May 18, Wisconsin Health News
The management side of a council charged with developing changes to the state's workers' compensation system has proposed creating a fee schedule for healthcare services.
The Worker's Compensation Advisory Council, which consists of representatives from management and labor, crafts a bill that updates state law around workers' compensation every two years. Management and labor introduced their proposals at a meeting last week.
Management is calling for setting initial rates at 150 percent of Medicare rates starting in 2017. The schedule would adjust each year with the medical consumer price index.
The proposal differs from a measure that was pursued by the council four years ago but failed to make it into law, which was based on rates for surgeries and procedures negotiated by group health plans.
"The goal is the same, which is to bring cost containment to the state," said Chris Reader, an advisory council member and director of health and human resources policy at Wisconsin Manufacturers and Commerce.
He said it's easier to construct the fee schedule using Medicare as it's difficult for the state to obtain average group health plan rates. More than 40 other states have fee schedules, he said.
Mark Grapentine, Wisconsin Medical Society senior vice president of government relations and liaison to the council, questioned why Wisconsin would want to mimic other states when it already has a successful system.
"The value of the current workers' comp system as it exists is by just about every measure fantastic," he said. "For whatever reason, the management side tends to have this fascination with sticker prices of individual procedures and not the overall cost of care."

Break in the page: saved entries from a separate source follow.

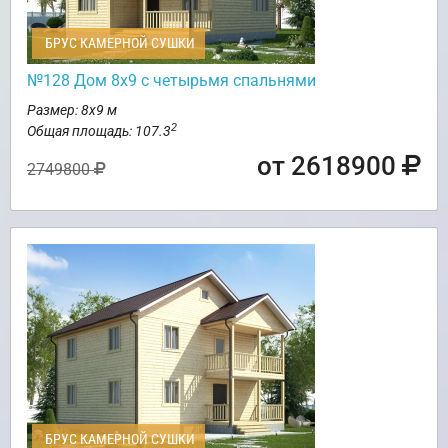
БРУС КАМЕРНОЙ СУШКИ
№128 Дом 8х9 с четырьмя спальнями
Размер: 8х9 м
2
Общая площадь: 107.3
от 2618900
2749800
БРУС КАМЕРНОЙ СУШКИ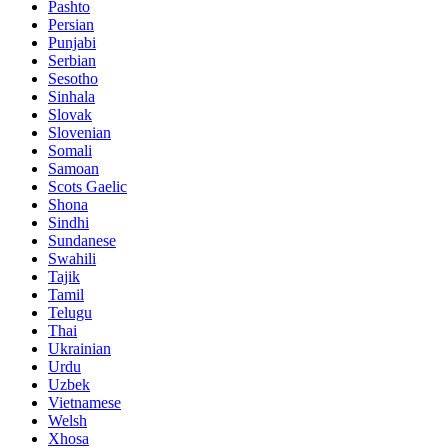
Pashto
Persian
Punjabi
Serbian
Sesotho
Sinhala
Slovak
Slovenian
Somali
Samoan
Scots Gaelic
Shona
Sindhi
Sundanese
Swahili
Tajik
Tamil
Telugu
Thai
Ukrainian
Urdu
Uzbek
Vietnamese
Welsh
Xhosa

Reader pointed to other proposals from management they believe could help with costs. That includes allowing employers to direct workers to healthcare providers and requiring providers to follow treatment guidelines.
If a provider decides to deviate from the guidelines, they would have to get prior approval. That ensures providers get employees back to work as soon as possible, he said.
"Let me be clear - most do an excellent job of getting workers back to work," he said. "But having strong treatment guidelines will ensure that everybody has to do that unless there's a good reason not to."
Grapentine said they're concerned about both proposals. Treatment guidelines could make it inefficient and frustrating for physicians to provide care to injured workers, he said.
The proposal relating to guidelines, he said, is coupled with the fee schedule approach. States with fee schedules aren't as efficient in providing care, and treatment guidelines can cut utilization. He compared it to pushing on both sides of a balloon at the same time.
"If you push on both sides of the balloon really hard, you know what happens," he said. "Why on earth would you do that to a system that people across the board think is a national model?"
Management and labor are set to negotiate over the coming months to craft an agreed-upon bill for introduction to the Legislature.
Stephanie Bloomingdale, secretary-treasurer of the AFL-CIO and an advisory council member, declined to comment through a spokeswoman.